-- Your assignment --
Here are some records; copy every line that holds the word "Ouvre".

-- Dataset content --
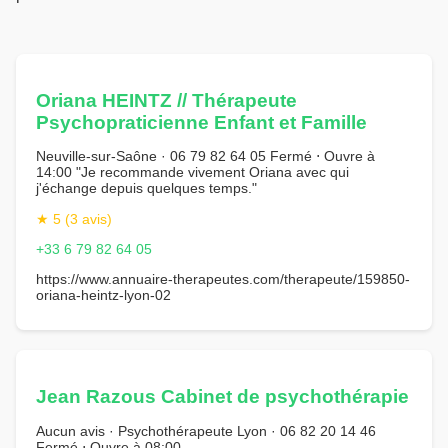
Oriana HEINTZ // Thérapeute
Psychopraticienne Enfant et Famille
Neuville-sur-Saône · 06 79 82 64 05 Fermé ⋅ Ouvre à
14:00 "Je recommande vivement Oriana avec qui
j'échange depuis quelques temps."
★ 5 (3 avis)
+33 6 79 82 64 05
https://www.annuaire-therapeutes.com/therapeute/159850-
oriana-heintz-lyon-02
Jean Razous Cabinet de psychothérapie
Aucun avis · Psychothérapeute Lyon · 06 82 20 14 46
Fermé ⋅ Ouvre à 08:00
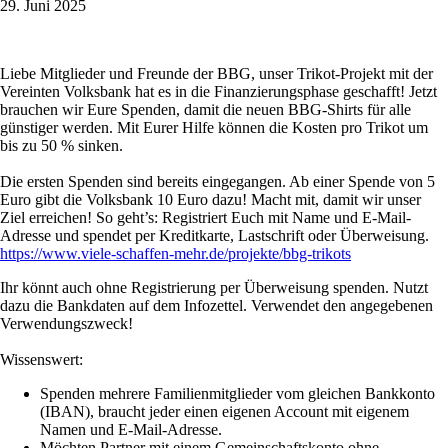
29. Juni 2025
Liebe Mitglieder und Freunde der BBG, unser Trikot-Projekt mit der
Vereinten Volksbank hat es in die Finanzierungsphase geschafft! Jetzt
brauchen wir Eure Spenden, damit die neuen BBG-Shirts für alle
günstiger werden. Mit Eurer Hilfe können die Kosten pro Trikot um
bis zu 50 % sinken.
Die ersten Spenden sind bereits eingegangen. Ab einer Spende von 5
Euro gibt die Volksbank 10 Euro dazu! Macht mit, damit wir unser
Ziel erreichen! So geht’s: Registriert Euch mit Name und E-Mail-
Adresse und spendet per Kreditkarte, Lastschrift oder Überweisung.
https://www.viele-schaffen-mehr.de/projekte/bbg-trikots
Ihr könnt auch ohne Registrierung per Überweisung spenden. Nutzt
dazu die Bankdaten auf dem Infozettel. Verwendet den angegebenen
Verwendungszweck!
Wissenswert:
Spenden mehrere Familienmitglieder vom gleichen Bankkonto
(IBAN), braucht jeder einen eigenen Account mit eigenem
Namen und E-Mail-Adresse.
Möchten Partner mit einem Gemeinschaftskonto ohne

-- Output below --
Neuville-sur-Saône · 06 79 82 64 05 Fermé ⋅ Ouvre à
Fermé ⋅ Ouvre à 08:00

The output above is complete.